▶ [Task instructions]
Return the lines below in which the string "dans" occurs.

▶ [Given entries]
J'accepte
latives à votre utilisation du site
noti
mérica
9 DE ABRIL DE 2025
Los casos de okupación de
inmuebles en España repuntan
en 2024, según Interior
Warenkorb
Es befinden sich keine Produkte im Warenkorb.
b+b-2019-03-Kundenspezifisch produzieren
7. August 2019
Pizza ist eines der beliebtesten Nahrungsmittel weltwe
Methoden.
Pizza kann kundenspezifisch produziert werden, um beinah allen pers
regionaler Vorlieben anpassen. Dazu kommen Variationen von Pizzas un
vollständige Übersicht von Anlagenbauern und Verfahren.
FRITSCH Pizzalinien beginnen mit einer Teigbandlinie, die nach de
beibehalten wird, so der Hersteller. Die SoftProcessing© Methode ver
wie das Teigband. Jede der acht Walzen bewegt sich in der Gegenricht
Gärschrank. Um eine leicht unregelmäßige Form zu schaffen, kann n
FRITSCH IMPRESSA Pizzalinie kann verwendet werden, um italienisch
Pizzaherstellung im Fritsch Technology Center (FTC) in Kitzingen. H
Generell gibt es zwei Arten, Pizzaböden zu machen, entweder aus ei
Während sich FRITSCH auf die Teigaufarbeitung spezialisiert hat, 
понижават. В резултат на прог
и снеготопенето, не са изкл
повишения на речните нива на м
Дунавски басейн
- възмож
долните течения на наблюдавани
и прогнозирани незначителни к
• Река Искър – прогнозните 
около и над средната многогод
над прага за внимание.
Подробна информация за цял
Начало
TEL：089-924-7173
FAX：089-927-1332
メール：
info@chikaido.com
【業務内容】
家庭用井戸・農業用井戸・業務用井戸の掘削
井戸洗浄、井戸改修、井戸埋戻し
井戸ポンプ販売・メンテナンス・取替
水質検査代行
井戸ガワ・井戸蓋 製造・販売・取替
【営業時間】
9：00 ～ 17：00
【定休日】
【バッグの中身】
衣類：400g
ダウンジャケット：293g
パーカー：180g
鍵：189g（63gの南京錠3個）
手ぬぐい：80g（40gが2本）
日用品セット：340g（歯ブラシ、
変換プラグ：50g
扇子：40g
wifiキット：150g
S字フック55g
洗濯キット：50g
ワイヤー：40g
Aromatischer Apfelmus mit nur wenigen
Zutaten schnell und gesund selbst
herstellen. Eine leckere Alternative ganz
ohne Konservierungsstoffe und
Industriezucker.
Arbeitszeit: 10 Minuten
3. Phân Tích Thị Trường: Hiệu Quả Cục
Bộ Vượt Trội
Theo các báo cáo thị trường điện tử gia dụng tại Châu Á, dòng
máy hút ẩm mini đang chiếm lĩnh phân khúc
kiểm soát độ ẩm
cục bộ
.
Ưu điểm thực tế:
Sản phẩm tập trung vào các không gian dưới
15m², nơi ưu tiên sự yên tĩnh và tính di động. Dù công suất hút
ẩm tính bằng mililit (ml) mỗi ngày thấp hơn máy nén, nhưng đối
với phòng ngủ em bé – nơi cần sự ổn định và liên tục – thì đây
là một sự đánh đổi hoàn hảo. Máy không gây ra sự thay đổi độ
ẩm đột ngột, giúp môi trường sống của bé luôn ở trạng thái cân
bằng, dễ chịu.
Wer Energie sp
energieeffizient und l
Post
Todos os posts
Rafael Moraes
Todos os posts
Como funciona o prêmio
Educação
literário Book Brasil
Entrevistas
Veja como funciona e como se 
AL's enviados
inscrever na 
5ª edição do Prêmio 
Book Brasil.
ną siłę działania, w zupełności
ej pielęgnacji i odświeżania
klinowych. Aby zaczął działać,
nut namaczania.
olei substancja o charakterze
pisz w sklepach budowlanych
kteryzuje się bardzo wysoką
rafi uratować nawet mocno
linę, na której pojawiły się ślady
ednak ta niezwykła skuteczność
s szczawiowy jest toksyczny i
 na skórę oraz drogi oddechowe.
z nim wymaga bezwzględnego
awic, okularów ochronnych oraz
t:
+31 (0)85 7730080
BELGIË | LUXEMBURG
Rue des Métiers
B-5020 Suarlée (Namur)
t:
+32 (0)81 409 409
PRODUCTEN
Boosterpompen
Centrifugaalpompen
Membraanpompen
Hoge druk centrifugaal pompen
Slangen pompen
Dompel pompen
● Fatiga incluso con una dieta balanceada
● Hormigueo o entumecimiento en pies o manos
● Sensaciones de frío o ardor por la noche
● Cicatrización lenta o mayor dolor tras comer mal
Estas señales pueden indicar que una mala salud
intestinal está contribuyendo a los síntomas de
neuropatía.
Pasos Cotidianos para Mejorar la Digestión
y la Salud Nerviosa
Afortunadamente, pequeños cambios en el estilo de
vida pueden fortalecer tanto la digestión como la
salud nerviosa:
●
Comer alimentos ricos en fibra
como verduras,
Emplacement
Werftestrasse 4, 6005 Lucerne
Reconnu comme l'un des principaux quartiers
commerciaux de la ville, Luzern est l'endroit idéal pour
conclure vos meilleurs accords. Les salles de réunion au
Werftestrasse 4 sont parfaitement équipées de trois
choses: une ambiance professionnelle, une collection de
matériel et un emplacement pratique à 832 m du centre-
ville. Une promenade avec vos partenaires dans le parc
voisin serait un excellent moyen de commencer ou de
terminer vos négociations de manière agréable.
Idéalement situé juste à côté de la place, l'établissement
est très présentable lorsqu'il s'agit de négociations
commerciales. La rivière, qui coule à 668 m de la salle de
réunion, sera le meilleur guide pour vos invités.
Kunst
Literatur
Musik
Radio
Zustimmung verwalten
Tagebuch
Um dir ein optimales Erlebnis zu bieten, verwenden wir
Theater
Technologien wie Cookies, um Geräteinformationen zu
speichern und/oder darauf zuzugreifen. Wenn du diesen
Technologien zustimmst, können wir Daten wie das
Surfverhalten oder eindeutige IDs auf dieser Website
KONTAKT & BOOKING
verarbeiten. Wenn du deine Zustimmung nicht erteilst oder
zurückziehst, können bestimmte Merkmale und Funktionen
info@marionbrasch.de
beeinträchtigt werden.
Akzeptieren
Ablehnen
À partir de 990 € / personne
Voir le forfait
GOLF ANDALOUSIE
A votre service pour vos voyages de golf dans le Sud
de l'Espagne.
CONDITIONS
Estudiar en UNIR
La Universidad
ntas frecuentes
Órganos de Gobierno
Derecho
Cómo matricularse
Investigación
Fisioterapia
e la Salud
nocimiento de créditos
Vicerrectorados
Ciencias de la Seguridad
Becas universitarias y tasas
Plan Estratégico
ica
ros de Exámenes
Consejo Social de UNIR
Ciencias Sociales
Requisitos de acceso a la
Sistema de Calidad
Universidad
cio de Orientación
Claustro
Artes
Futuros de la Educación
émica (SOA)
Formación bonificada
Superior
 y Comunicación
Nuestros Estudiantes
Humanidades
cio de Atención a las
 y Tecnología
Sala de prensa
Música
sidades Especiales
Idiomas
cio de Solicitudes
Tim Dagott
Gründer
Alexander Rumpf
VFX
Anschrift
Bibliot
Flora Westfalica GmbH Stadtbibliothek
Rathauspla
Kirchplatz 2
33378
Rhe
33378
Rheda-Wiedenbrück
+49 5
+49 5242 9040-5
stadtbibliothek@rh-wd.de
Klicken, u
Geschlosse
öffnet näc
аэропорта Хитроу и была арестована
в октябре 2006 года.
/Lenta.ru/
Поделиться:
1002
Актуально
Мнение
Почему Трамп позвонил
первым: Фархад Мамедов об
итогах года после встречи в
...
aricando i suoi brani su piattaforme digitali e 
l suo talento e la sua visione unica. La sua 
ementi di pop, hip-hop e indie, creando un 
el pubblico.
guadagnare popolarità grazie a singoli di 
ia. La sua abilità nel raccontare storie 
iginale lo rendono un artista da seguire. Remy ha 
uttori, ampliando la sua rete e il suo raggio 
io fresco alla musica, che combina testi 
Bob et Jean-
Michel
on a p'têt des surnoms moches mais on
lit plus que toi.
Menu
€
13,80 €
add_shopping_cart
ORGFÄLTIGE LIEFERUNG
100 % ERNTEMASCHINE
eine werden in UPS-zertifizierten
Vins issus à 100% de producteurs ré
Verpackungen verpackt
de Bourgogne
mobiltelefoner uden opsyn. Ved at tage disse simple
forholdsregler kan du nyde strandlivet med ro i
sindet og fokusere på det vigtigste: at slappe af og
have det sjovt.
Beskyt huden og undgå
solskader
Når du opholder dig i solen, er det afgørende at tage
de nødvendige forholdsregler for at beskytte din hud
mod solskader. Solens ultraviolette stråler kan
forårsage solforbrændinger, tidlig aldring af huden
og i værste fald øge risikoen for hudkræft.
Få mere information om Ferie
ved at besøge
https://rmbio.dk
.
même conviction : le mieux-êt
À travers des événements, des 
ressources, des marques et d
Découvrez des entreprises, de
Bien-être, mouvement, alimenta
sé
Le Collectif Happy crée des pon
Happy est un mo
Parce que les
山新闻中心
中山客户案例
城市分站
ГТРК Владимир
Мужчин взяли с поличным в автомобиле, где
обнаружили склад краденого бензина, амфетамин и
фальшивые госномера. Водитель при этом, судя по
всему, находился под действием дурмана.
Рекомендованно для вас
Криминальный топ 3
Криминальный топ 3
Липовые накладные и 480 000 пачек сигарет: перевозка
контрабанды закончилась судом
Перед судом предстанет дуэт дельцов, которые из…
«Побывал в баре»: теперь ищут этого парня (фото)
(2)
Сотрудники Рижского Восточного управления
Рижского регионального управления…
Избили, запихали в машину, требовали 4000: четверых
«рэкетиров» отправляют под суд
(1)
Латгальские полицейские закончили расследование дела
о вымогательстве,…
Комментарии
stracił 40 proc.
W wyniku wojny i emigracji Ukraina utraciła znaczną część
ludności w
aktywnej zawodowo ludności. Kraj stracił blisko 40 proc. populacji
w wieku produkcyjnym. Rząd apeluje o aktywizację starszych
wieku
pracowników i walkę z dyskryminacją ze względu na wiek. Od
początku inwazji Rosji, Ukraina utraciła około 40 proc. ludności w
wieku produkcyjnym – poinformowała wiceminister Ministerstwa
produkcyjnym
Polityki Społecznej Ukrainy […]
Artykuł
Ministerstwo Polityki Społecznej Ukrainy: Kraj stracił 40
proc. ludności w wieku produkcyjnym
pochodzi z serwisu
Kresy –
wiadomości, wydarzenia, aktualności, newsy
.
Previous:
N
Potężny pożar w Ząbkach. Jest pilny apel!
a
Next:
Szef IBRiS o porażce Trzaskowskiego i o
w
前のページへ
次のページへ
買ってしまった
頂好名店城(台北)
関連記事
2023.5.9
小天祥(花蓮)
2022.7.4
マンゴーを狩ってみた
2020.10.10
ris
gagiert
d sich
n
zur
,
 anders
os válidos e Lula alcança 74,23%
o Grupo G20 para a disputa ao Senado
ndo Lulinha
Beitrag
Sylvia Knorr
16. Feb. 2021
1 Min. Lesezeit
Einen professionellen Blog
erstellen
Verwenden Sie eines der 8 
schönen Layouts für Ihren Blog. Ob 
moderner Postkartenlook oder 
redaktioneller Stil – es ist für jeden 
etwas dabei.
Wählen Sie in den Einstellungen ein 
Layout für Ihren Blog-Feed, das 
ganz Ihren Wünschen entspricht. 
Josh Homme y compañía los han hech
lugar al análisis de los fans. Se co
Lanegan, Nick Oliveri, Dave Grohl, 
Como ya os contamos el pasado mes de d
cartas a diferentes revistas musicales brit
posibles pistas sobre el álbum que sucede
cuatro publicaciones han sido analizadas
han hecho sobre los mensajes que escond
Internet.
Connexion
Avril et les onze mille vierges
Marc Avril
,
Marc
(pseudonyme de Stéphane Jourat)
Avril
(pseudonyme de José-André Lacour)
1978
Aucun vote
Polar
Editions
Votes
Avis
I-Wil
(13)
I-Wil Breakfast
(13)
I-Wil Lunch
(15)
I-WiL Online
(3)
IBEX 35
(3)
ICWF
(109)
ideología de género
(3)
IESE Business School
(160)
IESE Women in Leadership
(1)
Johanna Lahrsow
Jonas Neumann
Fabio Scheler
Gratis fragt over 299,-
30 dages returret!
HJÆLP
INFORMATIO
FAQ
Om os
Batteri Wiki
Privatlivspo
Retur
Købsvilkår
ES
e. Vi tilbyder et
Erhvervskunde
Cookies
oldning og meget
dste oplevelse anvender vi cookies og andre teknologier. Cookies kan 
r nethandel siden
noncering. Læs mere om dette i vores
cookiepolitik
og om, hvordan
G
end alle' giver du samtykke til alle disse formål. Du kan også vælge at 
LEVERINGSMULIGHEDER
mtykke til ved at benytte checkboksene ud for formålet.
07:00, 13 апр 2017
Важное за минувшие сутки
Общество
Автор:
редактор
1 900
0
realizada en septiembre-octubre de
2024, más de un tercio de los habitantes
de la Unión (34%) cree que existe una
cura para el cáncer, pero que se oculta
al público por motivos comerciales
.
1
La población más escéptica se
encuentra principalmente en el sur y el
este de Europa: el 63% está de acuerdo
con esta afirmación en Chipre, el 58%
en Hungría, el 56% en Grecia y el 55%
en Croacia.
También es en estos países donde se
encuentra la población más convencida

▶ [Expected answer]
ville. Une promenade avec vos partenaires dans le parc
A votre service pour vos voyages de golf dans le Sud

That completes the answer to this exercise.